Lizard plays for another team in our Monday night bar league. For most of the year, he and I have been battling for top individual honors and, though I’m ahead by about 20 points, my team has a bye-week coming up which should give him a chance to narrow the gap.

Anyway, I ran into a couple friends of mine who are on a different team on Monday nights and they told me that last time out they had played Lizard’s team. Now, I must interject here that before the current session I had never seen nor heard of this reptile. Yet, my friends tell me that Lizard swears that he has known me for years. He even relayed to them this story about how, once upon a time, we had had a heated argument over a pool game and that I had wound up sucker punching him. He subsequently, according to his tale, kicked the shit out of me.

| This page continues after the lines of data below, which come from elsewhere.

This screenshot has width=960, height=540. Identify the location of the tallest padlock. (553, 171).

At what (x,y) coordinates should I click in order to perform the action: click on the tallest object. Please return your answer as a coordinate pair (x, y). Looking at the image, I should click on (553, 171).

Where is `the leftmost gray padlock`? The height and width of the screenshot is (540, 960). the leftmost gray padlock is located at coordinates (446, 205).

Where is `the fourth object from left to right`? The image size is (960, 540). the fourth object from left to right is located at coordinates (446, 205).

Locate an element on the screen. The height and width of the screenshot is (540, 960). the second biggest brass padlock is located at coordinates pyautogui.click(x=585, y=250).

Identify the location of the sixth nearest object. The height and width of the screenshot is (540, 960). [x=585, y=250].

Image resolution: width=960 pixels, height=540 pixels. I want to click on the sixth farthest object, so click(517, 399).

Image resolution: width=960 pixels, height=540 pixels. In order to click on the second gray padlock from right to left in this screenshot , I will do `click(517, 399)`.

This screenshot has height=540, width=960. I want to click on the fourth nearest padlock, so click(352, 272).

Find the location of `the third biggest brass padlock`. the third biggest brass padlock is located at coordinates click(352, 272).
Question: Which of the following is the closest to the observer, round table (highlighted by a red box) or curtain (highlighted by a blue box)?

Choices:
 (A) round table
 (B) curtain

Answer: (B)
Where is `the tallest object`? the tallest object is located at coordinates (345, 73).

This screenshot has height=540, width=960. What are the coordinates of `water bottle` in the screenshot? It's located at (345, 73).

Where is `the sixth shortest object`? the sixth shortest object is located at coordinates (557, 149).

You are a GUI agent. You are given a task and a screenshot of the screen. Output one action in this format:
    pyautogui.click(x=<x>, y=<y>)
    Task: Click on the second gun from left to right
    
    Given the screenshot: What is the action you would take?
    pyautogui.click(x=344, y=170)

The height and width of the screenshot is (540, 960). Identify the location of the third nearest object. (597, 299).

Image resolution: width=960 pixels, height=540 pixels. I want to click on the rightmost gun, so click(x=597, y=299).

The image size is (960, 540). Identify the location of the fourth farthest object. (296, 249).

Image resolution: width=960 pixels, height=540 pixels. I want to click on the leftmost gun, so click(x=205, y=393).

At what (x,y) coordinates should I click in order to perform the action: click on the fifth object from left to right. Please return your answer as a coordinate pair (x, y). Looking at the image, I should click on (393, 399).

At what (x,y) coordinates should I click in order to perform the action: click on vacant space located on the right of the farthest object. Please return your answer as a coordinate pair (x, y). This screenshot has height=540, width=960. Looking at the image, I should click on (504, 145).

Later, I had supposedly called him and apologized and to seal the deal we had an Obamaesque confab where I bought him a few beers. Some story! Unfortunately, it’s pure, unadulterated bullshit.

There are enough true stories out there painting me in a negative light that I’ve pretty much given up on the notion of achieving sainthood. Still, the idea of someone fabricating a drama about me that includes me hitting someone with a sucker punch and then getting the shit kicked out of me, just rubbed me the wrong way.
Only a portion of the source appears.